A construção da barragem é parte da estratégia nacional “Água que Une”, que visa o abastecimento e distribuição eficiente de água em Portugal. O investimento previsto para a barragem é de 300 milhões de euros, com um prazo de execução entre 2026 e 2037.
A necessidade de avançar com aquela infraestrutura é uma das reivindicações dos agricultores que consideram que a regularização do Mondego permanece incompleto e não é possível garantir segurança face a cheias extremas.
A construção da barragem era um dos trabalhos previstos no projecto da obra hidráulica do Mondego, concebida na segunda metade do século XX para regularizar um rio que era conhecido como “o basófias”. No entanto, nunca chegou avante. Como é referido no estudo de impacto ambiental (EIA), datado de 2010, o aproveitamento hidroelétrico (AH) de Girabolhos tem como objectivos principais «o aumento da capacidade de produção de electricidade com base em recursos endógenos e renováveis; o aumento da capacidade instalada em aproveitamentos hidroeléctricos com bombagem e melhoria da fiabilidade e segurança de funcionamento do sistema eléctrico português, com implicações nos níveis de garantia da segurança e abastecimento».
Adicionalmente, «o EIA refere outros objectivos que poderão ser potenciados com a construção deste aproveitamento hidroeléctrico, nomeadamente o contributo para o combate a incêndios florestais pela facilitação do acesso à água, conseguido com a criação da albufeira; dinamização sócio-económica da região em resultado da implantação do projecto, nomeadamente na vertente turística e recreativa devido à presença do plano de água; e ainda a mitigação dos efeitos das secas devido à regularização dos caudais através do de armazenamento de água na albufeira».

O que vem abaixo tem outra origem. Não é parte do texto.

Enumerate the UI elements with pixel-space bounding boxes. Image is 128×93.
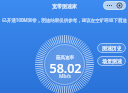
staticText: 场景测速 [102, 58, 122, 64]
staticText: 测速历史 [102, 45, 122, 51]
staticText: 宽带测速家 [52, 3, 77, 9]
staticText: Mb/s [59, 73, 71, 80]
button[interactable]: More options and close [103, 1, 126, 10]
staticText: 已开通100M宽带，测速结果仅供参考，建议在空旷环境下测速 [2, 17, 127, 23]
button[interactable]: 测速历史 [97, 43, 126, 53]
staticText: 58.02 [49, 60, 82, 77]
staticText: 最高速率 [56, 55, 74, 61]
button[interactable]: 场景测速 [97, 56, 126, 66]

O projecto abrange as freguesias de Arcozelo, Cativelos, Ribamondego, Vila Nova de Tázem e Vila Franca da Serra, do concelho de Gouveia; Girabolhos e Paranhos, do concelho de Seia; Fornos de Algodres do concelho de Fornos de Algodres; Abrunhosa-a-Velha, Cunha Baixa, Póvoa de Cervães e Santiago de Cassurrães, do concelho de Mangualde; e Senhorim, do concelho de Nelas.